→ What you will do
When copying the listing below, skip every picture and keep each word as it stands.

= = = =

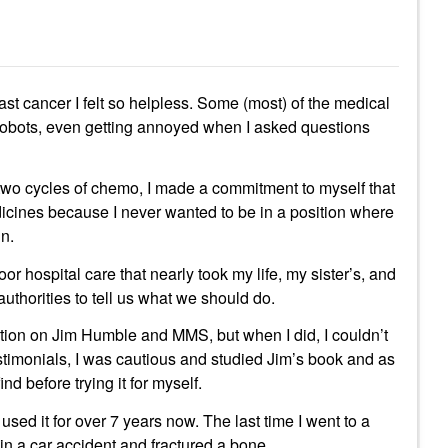
ast cancer I felt so helpless. Some (most) of the medical
obots, even getting annoyed when I asked questions
two cycles of chemo, I made a commitment to myself that
dicines because I never wanted to be in a position where
in.
oor hospital care that nearly took my life, my sister’s, and
uthorities to tell us what we should do.
tion on Jim Humble and MMS, but when I did, I couldn’t
testimonials, I was cautious and studied Jim’s book and as
nd before trying it for myself.
 used it for over 7 years now. The last time I went to a
n a car accident and fractured a bone.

= = = =

→ Solution for this problem
ast cancer I felt so helpless. Some (most) of the medical
obots, even getting annoyed when I asked questions
two cycles of chemo, I made a commitment to myself that
dicines because I never wanted to be in a position where
in.
oor hospital care that nearly took my life, my sister’s, and
uthorities to tell us what we should do.
tion on Jim Humble and MMS, but when I did, I couldn’t
testimonials, I was cautious and studied Jim’s book and as
nd before trying it for myself.
 used it for over 7 years now. The last time I went to a
n a car accident and fractured a bone.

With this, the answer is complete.